◆ What the task requires ◆
Everything in the records below except the images should be output exactly as written.

◆ Input material ◆
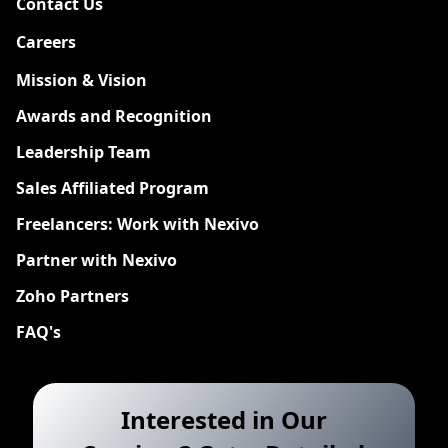
Contact Us
Careers
New
Mission & Vision
Awards and Recognition
Leadership Team
Sales Affiliated Program
Freelancers: Work with Nexivo
Partner with Nexivo
Zoho Partners
FAQ's
Interested in Our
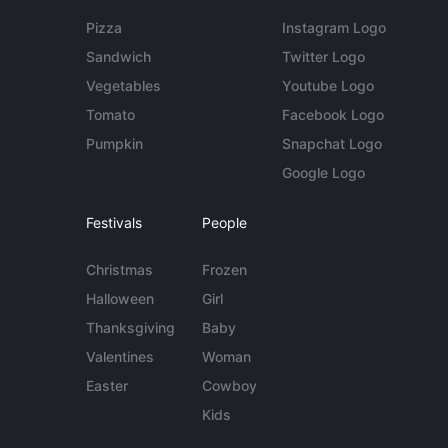
Pizza
Instagram Logo
Sandwich
Twitter Logo
Vegetables
Youtube Logo
Tomato
Facebook Logo
Pumpkin
Snapchat Logo
Google Logo
Festivals
People
Christmas
Frozen
Halloween
Girl
Thanksgiving
Baby
Valentines
Woman
Easter
Cowboy
Kids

◆ Output for this task ◆
Contact Us
Careers
New
Mission & Vision
Awards and Recognition
Leadership Team
Sales Affiliated Program
Freelancers: Work with Nexivo
Partner with Nexivo
Zoho Partners
FAQ's
Interested in Our
Pizza
Instagram Logo
Sandwich
Twitter Logo
Vegetables
Youtube Logo
Tomato
Facebook Logo
Pumpkin
Snapchat Logo
Google Logo
Festivals
People
Christmas
Frozen
Halloween
Girl
Thanksgiving
Baby
Valentines
Woman
Easter
Cowboy
Kids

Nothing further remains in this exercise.